By JUSTIN KENDALL and SCOTT WILSON
Fucking up is easy for professional athletes. Temptation is everywhere. Weed. Women. Booze. Guns. Fast cars. Money is plentiful. Mistakes are bound to be made. So we’ve developed a template for saying you’re sorry even when you don’t really mean it. (Thanks, L.J.!) If you find yourself unable to autograph or buy your way out of a jam, here’s a simple form for saying you think you might be sorry. Just fill in the blanks!

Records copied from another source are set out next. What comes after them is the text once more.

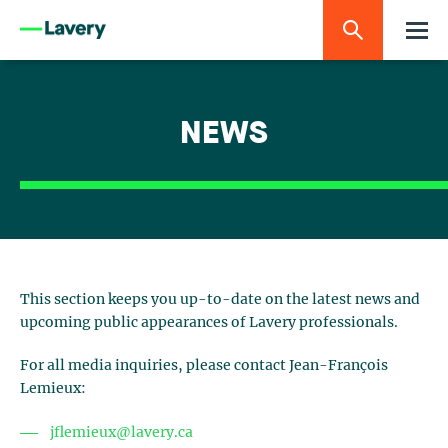
NEWS
This section keeps you up-to-date on the latest news and
upcoming public appearances of Lavery professionals.
For all media inquiries, please contact Jean-François
Lemieux:
jflemieux@lavery.ca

I want to start off by saying I apologize to [TEAM OWNER(S)’ NAME(S)] and my [PICK ALL THAT APPLY: FAMILY, FRIENDS, HUSBAND, WIFE, CHILDREN, GIRLFRIEND, BOYFRIEND, MISTRESS, GROUPIE, AGENT, MOMMA, LADY FRIEND IN FLORIDA, POSSE, WASHED-UP RAP MOGUL], first and foremost, and also to the [PICK ALL THAT APPLY: FANS, TEAMMATES, COACHES, CHEERLEADERS, MEMORABILIA DEALERS, MASCOT] who have enabled me. This is the first time in my life that I actually woke up [SELECT ONE: IN A STRANGER’S MERCEDES SUV, ON TOP OF MY TEAMMATE’S GIRLFRIEND, VOMITING BLOOD] and questioned where my [PICK ALL THAT APPLY: LIFE, BONUS ARRANGEMENT, MARRIAGE, CHILD CUSTODY AGREEMENT, BROADCASTING DEAL, ENDORSEMENT CONTRACT] is headed right now.

I can’t speak any further on the legal issues at this time other than to say [SELECT ONE: I’M LOOKING AT HARD TIME, THIS IS GOING TO BE EXPENSIVE, THAT BITCH HAD IT COMING], and [SELECT ONE: I VOW, GOD TOLD ME, COACH ALWAYS SAYS] to [SELECT ONE: TO MAKE THINGS RIGHT, TO MEND MY SPIRIT, TO LOOK INTO EXTRADITION TREATIES]. Today I can just tell you that I just want to work as hard as I can on not only being a good [TEAM POSITION] but obviously being a son of the [INSERT NAME OF SPORTS LEAGUE], a son of my own family, a father of the bride, a man for all seasons and a dutiful provider of garnished wages after all of that.
I’m going to work to that point to get my [SELECT ONE: LIFE, CAREER, ENDORSEMENT DEAL] back on track, and know that [SELECT ONE: MY AGENT SAID HE’D DROP ME IF I DIDN’T SAY THIS, I SHOULD HAVE LET MY AGENT WRITE THIS INSTEAD OF MY COUSIN, JAY-Z SAID TO KNOCK THIS SHIT OFF, I ALWAYS WEAR SUNGLASSES INDOORS]. All I can do is swear to you guys and to people who are watching that [SELECT ONE: IT WASN’T ME, WE COULD HAVE SETTLED THIS QUIETLY WITH CASH, THE BITCH HAD IT COMING].

In times of [SELECT ONE: MORAL UNCERTAINTY, DECLINING ATHLETIC GRACE, NONEXISTENT PLAYOFF HOPES], you’ve got to look for [SELECT ONE: AS MUCH FUCKING FUN AS YOUR AGING, ARTHRITIC HANDS CAN CATCH; STAR FUCKERS; A NIGHTCLUB WHERE THE OWNERS LOOK THE OTHER WAY], and that’s what I plan on doing, regardless of what [SELECT ONE: SUSPENSION, FINE, LIGHTNING BOLT FROM GOD] is being handed down. I will take them as [SELECT ONE: SMIRKINGLY, UNCOMPREHENDINGLY, QUIETLY] as they give them out.